Study design. Two double-blind, randomized, ascending, single-dose, placebo-controlled studies were conducted. In study 1, seven subjects in group 1 received at least one single oral dose of gemifloxacin (in capsule form) and a randomized placebo (i.e., two subjects received three doses and the placebo, three subjects received two doses and the placebo, one subject received one dose and the placebo, and one subject received one dose of gemifloxacin only) and four subjects in group 2 received 160 mg of gemifloxacin only. Treatment periods were separated by 7-day washouts. Subjects received single oral doses of 20 mg (n = 2), 40 mg (n = 4), 80 mg (n = 4), 160 mg (n = 4), or 320 mg (n = 4) of gemifloxacin or placebo (n = 8) in a fasting state. In study 2, six subjects received single oral doses of gemifloxacin at doses of 600 mg (n = 6; two of these subjects received a second dose of 600 mg on another occasion) and 800 mg (n = 4) and a placebo, administered in an escalating manner in the fasting state, with a washout period of at least 7 days. Gemifloxacin or placebo was administered with 240 ml of water after an overnight fast. Subjects were required to avoid lying down until 2 h after receiving the dose and eating or drinking beverages other than water until 4 h after dosing, after which a standard meal was served. Subjects abstained from smoking, alcohol, and caffeine-containing foods and beverages until 48 h after each dose and from sunbathing or using sun beds or sun lamps from 7 days prior to the last dose until after the final assessment (within 1 week of the last dose).
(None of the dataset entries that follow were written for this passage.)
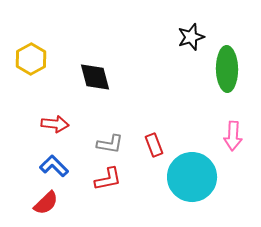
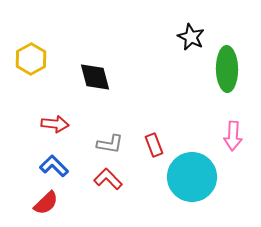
black star: rotated 28 degrees counterclockwise
red L-shape: rotated 124 degrees counterclockwise
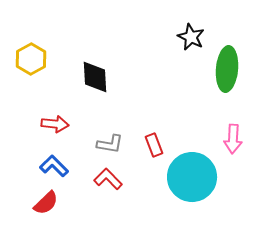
green ellipse: rotated 6 degrees clockwise
black diamond: rotated 12 degrees clockwise
pink arrow: moved 3 px down
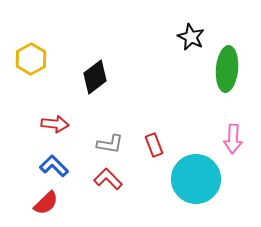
black diamond: rotated 56 degrees clockwise
cyan circle: moved 4 px right, 2 px down
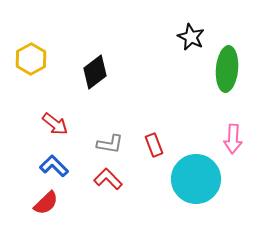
black diamond: moved 5 px up
red arrow: rotated 32 degrees clockwise
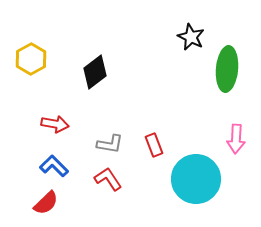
red arrow: rotated 28 degrees counterclockwise
pink arrow: moved 3 px right
red L-shape: rotated 12 degrees clockwise
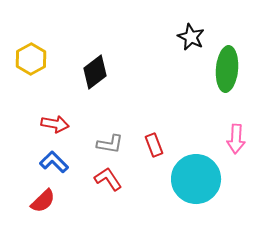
blue L-shape: moved 4 px up
red semicircle: moved 3 px left, 2 px up
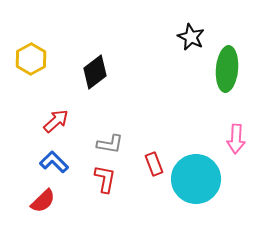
red arrow: moved 1 px right, 3 px up; rotated 52 degrees counterclockwise
red rectangle: moved 19 px down
red L-shape: moved 3 px left; rotated 44 degrees clockwise
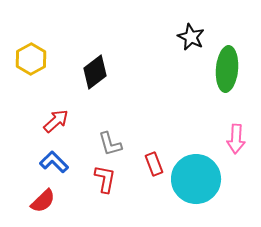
gray L-shape: rotated 64 degrees clockwise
Safety. All subjects were under close, continuous observation in the study unit throughout each 48-h investigation period. Any adverse events and remedial action were promptly recorded, together with the project physician's opinion of the event's relationship to drug administration. In addition to monitoring of adverse experience, safety assessments taken throughout the study day included vital signs, 12-lead ECG recordings, hematology, clinical chemistry, and urinalysis. In order to assess the potential for gemifloxacin to cause crystalluria in humans, urine samples were examined microscopically during the studies.
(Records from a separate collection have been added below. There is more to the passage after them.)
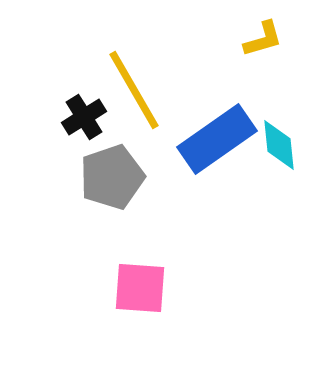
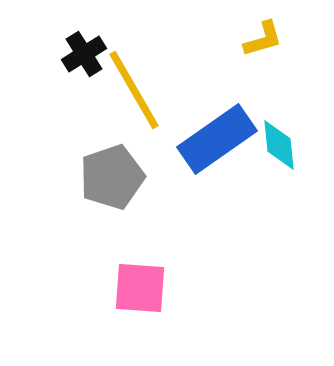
black cross: moved 63 px up
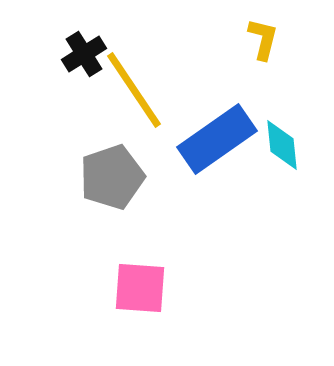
yellow L-shape: rotated 60 degrees counterclockwise
yellow line: rotated 4 degrees counterclockwise
cyan diamond: moved 3 px right
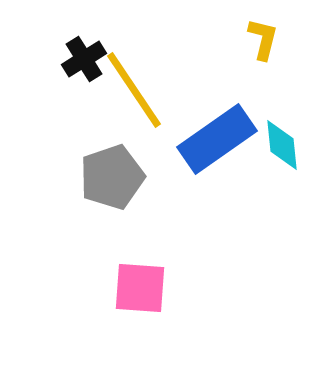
black cross: moved 5 px down
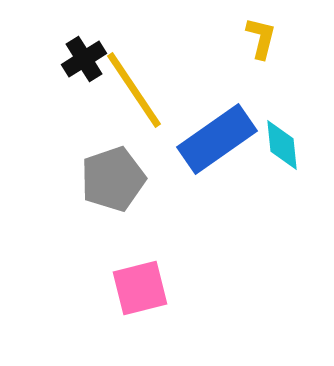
yellow L-shape: moved 2 px left, 1 px up
gray pentagon: moved 1 px right, 2 px down
pink square: rotated 18 degrees counterclockwise
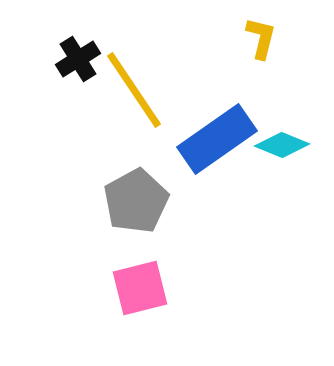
black cross: moved 6 px left
cyan diamond: rotated 62 degrees counterclockwise
gray pentagon: moved 23 px right, 22 px down; rotated 10 degrees counterclockwise
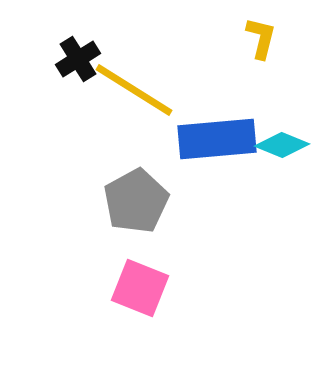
yellow line: rotated 24 degrees counterclockwise
blue rectangle: rotated 30 degrees clockwise
pink square: rotated 36 degrees clockwise
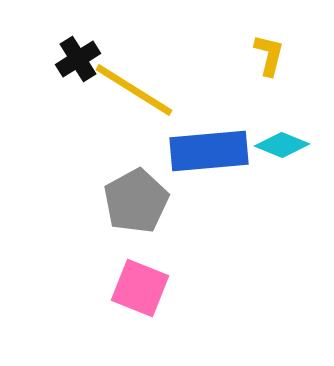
yellow L-shape: moved 8 px right, 17 px down
blue rectangle: moved 8 px left, 12 px down
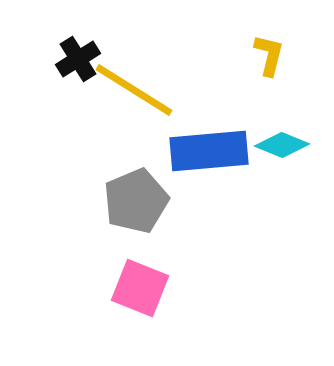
gray pentagon: rotated 6 degrees clockwise
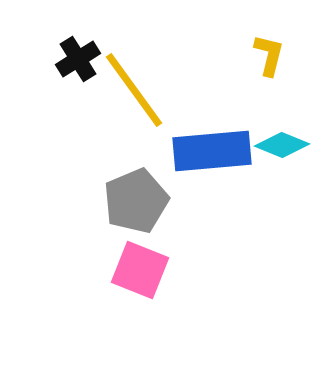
yellow line: rotated 22 degrees clockwise
blue rectangle: moved 3 px right
pink square: moved 18 px up
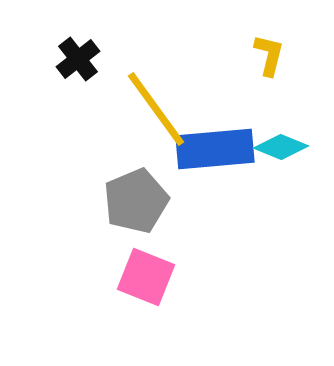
black cross: rotated 6 degrees counterclockwise
yellow line: moved 22 px right, 19 px down
cyan diamond: moved 1 px left, 2 px down
blue rectangle: moved 3 px right, 2 px up
pink square: moved 6 px right, 7 px down
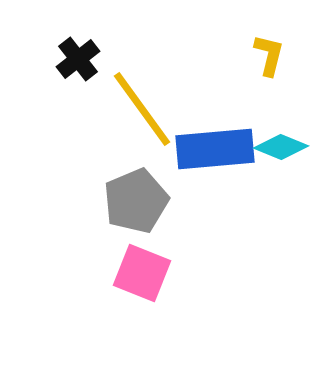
yellow line: moved 14 px left
pink square: moved 4 px left, 4 px up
Sampling. Blood samples (10 ml each) were taken by venipuncture of the antecubital veins (or via an indwelling catheter), before dosing and at 0.5, 1, 1.5, 2, 3, 4, 6, 8, 12, 18, 24, 36, and 48 h after dosing. The blood samples were allowed to clot at room temperature and in the dark for at least 30 min prior to centrifugation for 15 min at 2,000 × g and at 4°C. Separated serum was frozen at approximately 20°C. The urine samples were collected 2 to 0 h prior to dosing and at 0 to 2, 2 to 4, 4 to 6, 6 to 8, 8 to 12, 12 to 24, 24 to 36, and 36 to 48 h after dosing for 20-, 80-, 160-, and 320-mg gemifloxacin doses (study 1). For study 2, urine samples were collected 2 to 0 h prior to dosing and at 0 to 6, 6 to 12, 12 to 24, and 24 to 48 h after dosing for 600- and 800-mg gemifloxacin doses. A 10-ml aliquot of each sample was transferred into a polystyrene tube and immediately frozen at approximately 20°C. Gemifloxacin has been shown to be stable for up to 6 months in serum and urine under these storage conditions (SmithKline Beecham, unpublished data).
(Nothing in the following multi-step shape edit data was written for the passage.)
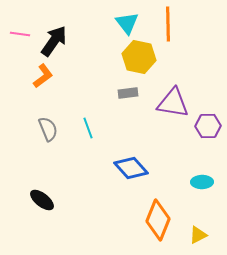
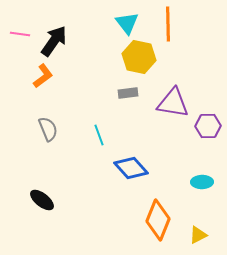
cyan line: moved 11 px right, 7 px down
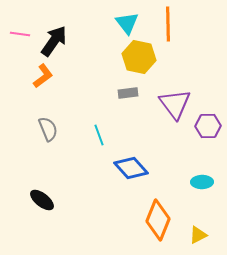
purple triangle: moved 2 px right, 1 px down; rotated 44 degrees clockwise
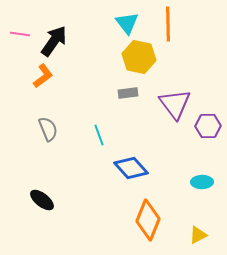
orange diamond: moved 10 px left
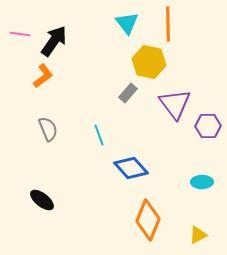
yellow hexagon: moved 10 px right, 5 px down
gray rectangle: rotated 42 degrees counterclockwise
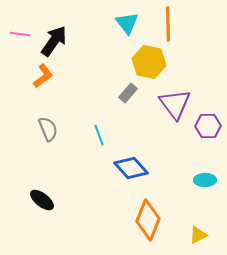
cyan ellipse: moved 3 px right, 2 px up
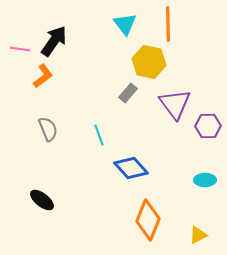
cyan triangle: moved 2 px left, 1 px down
pink line: moved 15 px down
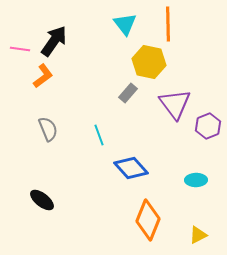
purple hexagon: rotated 20 degrees counterclockwise
cyan ellipse: moved 9 px left
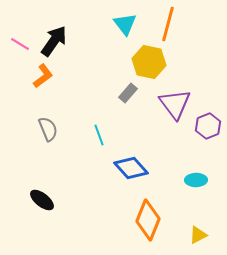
orange line: rotated 16 degrees clockwise
pink line: moved 5 px up; rotated 24 degrees clockwise
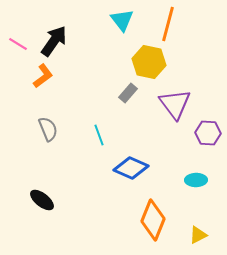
cyan triangle: moved 3 px left, 4 px up
pink line: moved 2 px left
purple hexagon: moved 7 px down; rotated 25 degrees clockwise
blue diamond: rotated 24 degrees counterclockwise
orange diamond: moved 5 px right
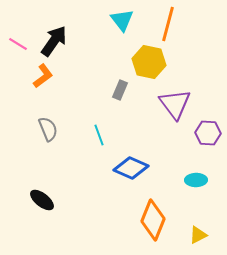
gray rectangle: moved 8 px left, 3 px up; rotated 18 degrees counterclockwise
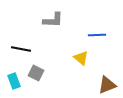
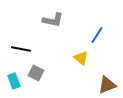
gray L-shape: rotated 10 degrees clockwise
blue line: rotated 54 degrees counterclockwise
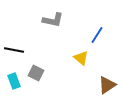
black line: moved 7 px left, 1 px down
brown triangle: rotated 12 degrees counterclockwise
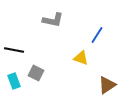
yellow triangle: rotated 21 degrees counterclockwise
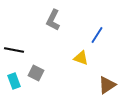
gray L-shape: rotated 105 degrees clockwise
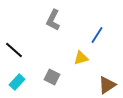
black line: rotated 30 degrees clockwise
yellow triangle: rotated 35 degrees counterclockwise
gray square: moved 16 px right, 4 px down
cyan rectangle: moved 3 px right, 1 px down; rotated 63 degrees clockwise
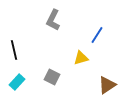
black line: rotated 36 degrees clockwise
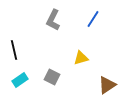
blue line: moved 4 px left, 16 px up
cyan rectangle: moved 3 px right, 2 px up; rotated 14 degrees clockwise
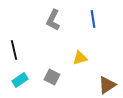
blue line: rotated 42 degrees counterclockwise
yellow triangle: moved 1 px left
High-performance liquid chromatography assay. The concentrations of gemifloxacin in serum and urine were determined by a reverse-phase high-performance liquid chromatography method with fluorescence detection (SmithKline Beecham, unpublished data). Following liquid-liquid extraction into chloroform and back extraction into phosphate buffer, chromatographic separation was carried out using a PLRP-S column (Polymer Laboratories, Church Stretton, Shropshire, United Kingdom) and a trifluoroacetic acid-acetonitrile mobile phase. Gemifloxacin and the internal standard (a chemical analog of gemifloxacin) were detected by fluorescence with excitation and emission wavelengths of 337 and 460 nm, respectively. The calibration curve of the serum method was linear over a concentration range in serum of 0.01 to 5 µg/ml (correlation coefficient, 0.99085). Intra- and interassay coefficients of variation over a range of 0.02 to 5 µg/ml were less than 3 and 12%, respectively. At 0.01 µg/ml, the limit of quantitation, intra- and interassay coefficients of variation were less than 3 and 20%, respectively. The calibration curve of the urine method was linear over a concentration range in urine of 1 to 100 µg/ml (correlation coefficient, 0.98132), and the intra- and interassay coefficients of variation over this range were less than 11 and 14%, respectively. The lower limit of quantification for gemifloxacin was 0.01 µg/ml in serum and 1.0 µg/ml in urine with a 1-ml aliquot.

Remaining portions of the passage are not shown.